## [Task brief]
Report only how many lines in the listing below contain the string "reply".

---

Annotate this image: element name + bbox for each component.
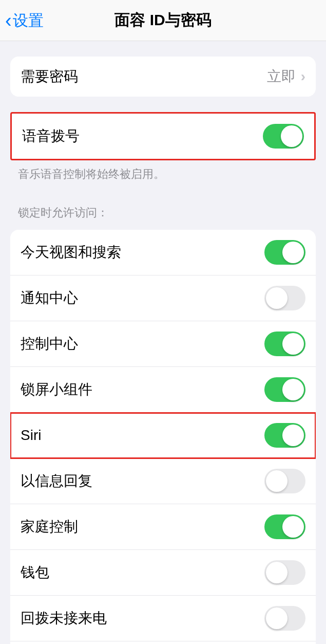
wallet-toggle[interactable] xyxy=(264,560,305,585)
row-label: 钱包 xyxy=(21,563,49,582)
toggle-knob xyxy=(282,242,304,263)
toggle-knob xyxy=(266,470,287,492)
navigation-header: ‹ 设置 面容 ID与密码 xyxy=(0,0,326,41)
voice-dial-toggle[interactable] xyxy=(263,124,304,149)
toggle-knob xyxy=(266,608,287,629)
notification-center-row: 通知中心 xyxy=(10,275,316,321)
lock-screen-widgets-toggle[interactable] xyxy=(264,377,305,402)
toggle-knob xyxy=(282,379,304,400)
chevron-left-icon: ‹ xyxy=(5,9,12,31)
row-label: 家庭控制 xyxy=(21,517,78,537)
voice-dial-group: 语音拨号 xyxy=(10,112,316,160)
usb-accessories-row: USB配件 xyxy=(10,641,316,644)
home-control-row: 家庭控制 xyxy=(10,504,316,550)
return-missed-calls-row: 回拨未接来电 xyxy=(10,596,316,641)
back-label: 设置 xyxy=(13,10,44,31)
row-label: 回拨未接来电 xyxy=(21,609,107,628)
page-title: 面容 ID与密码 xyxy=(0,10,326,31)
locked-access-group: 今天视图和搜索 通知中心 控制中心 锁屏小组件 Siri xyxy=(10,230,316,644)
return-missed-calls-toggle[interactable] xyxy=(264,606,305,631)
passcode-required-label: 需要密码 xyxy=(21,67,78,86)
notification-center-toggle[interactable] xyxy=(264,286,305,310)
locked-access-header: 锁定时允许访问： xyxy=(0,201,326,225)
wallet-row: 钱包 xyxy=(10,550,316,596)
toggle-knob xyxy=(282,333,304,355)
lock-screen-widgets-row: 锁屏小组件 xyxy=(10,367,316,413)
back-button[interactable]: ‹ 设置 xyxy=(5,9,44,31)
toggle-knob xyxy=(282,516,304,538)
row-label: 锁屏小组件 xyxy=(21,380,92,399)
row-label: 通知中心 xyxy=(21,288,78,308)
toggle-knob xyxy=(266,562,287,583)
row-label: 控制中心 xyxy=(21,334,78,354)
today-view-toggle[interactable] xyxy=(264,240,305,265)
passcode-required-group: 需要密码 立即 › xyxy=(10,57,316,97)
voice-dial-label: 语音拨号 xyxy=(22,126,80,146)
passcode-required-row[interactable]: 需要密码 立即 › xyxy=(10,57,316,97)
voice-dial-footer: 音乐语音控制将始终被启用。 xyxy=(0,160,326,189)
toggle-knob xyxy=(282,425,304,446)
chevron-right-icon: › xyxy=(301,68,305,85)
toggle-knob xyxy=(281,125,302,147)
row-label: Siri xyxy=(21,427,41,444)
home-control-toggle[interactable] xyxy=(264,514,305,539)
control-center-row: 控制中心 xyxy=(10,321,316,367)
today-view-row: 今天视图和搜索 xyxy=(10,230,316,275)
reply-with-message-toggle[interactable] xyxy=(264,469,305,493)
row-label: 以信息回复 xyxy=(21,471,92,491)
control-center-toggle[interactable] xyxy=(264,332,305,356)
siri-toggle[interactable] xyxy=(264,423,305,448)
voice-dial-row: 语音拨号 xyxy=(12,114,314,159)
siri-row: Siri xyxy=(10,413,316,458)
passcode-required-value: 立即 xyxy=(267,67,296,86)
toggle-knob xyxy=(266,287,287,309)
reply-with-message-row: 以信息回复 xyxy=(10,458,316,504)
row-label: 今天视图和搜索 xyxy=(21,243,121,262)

---

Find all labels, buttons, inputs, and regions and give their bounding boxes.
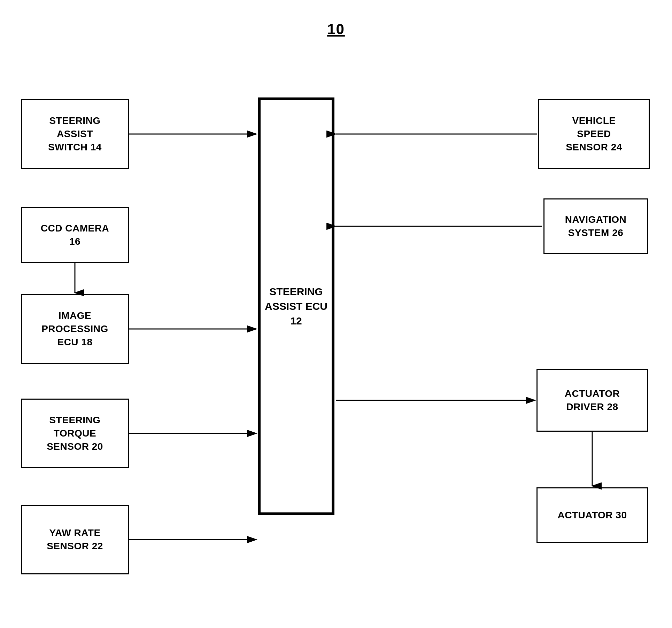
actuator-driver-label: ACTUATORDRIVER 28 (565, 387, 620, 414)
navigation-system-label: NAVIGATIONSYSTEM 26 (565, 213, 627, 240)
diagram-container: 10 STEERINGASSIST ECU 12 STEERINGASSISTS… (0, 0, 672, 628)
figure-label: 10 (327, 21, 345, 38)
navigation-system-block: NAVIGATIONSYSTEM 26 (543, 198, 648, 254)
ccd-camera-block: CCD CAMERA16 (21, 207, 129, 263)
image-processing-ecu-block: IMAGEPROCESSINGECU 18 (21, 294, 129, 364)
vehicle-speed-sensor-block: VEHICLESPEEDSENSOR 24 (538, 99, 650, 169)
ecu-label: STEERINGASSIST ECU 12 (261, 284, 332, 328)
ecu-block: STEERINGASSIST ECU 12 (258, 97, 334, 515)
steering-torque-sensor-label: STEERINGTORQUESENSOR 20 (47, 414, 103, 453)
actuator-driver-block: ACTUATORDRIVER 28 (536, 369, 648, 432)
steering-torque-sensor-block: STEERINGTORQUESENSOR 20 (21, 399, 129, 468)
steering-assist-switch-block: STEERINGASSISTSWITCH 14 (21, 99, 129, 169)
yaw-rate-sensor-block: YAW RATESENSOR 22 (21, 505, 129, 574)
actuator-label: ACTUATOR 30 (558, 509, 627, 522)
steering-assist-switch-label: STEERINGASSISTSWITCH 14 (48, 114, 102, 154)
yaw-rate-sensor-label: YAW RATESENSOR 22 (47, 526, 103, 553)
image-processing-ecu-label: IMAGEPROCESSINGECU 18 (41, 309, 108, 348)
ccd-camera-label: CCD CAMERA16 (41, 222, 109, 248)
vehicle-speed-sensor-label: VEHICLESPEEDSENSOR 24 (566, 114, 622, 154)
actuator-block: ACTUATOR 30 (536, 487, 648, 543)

---

## [Response below]
2